Problem to work on:
In the records that follow, skip the pictures and print everything else exactly.

━━━ Input material

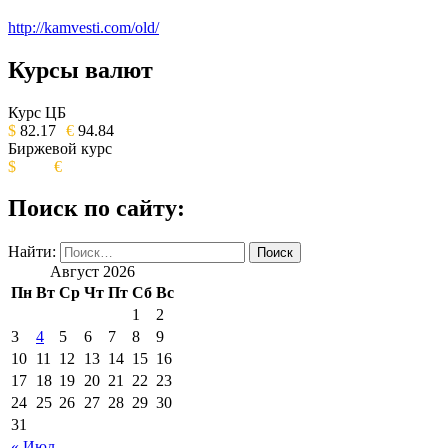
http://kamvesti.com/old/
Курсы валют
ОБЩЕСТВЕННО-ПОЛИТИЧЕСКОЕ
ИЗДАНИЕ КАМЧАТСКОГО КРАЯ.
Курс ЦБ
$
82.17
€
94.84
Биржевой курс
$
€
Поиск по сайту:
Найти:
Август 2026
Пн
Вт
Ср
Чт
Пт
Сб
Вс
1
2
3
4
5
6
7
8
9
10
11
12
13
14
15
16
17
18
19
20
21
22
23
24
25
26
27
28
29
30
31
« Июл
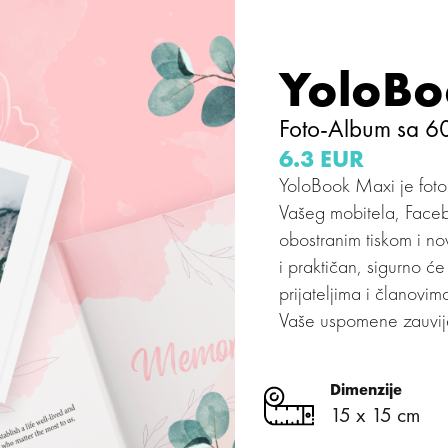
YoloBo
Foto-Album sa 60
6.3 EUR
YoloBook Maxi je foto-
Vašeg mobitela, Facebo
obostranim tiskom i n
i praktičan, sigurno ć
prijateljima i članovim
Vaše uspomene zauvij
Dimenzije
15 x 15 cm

━━━━━━

Exercise response:
http://kamvesti.com/old/
Курсы валют
ОБЩЕСТВЕННО-ПОЛИТИЧЕСКОЕ
ИЗДАНИЕ КАМЧАТСКОГО КРАЯ.
Курс ЦБ
$
82.17
€
94.84
Биржевой курс
$
€
Поиск по сайту:
Найти:
Август 2026
Пн
Вт
Ср
Чт
Пт
Сб
Вс
1
2
3
4
5
6
7
8
9
10
11
12
13
14
15
16
17
18
19
20
21
22
23
24
25
26
27
28
29
30
31
« Июл
YoloBo
Foto-Album sa 60
6.3 EUR
YoloBook Maxi je foto-
Vašeg mobitela, Facebo
obostranim tiskom i n
i praktičan, sigurno ć
prijateljima i članovim
Vaše uspomene zauvij
Dimenzije
15 x 15 cm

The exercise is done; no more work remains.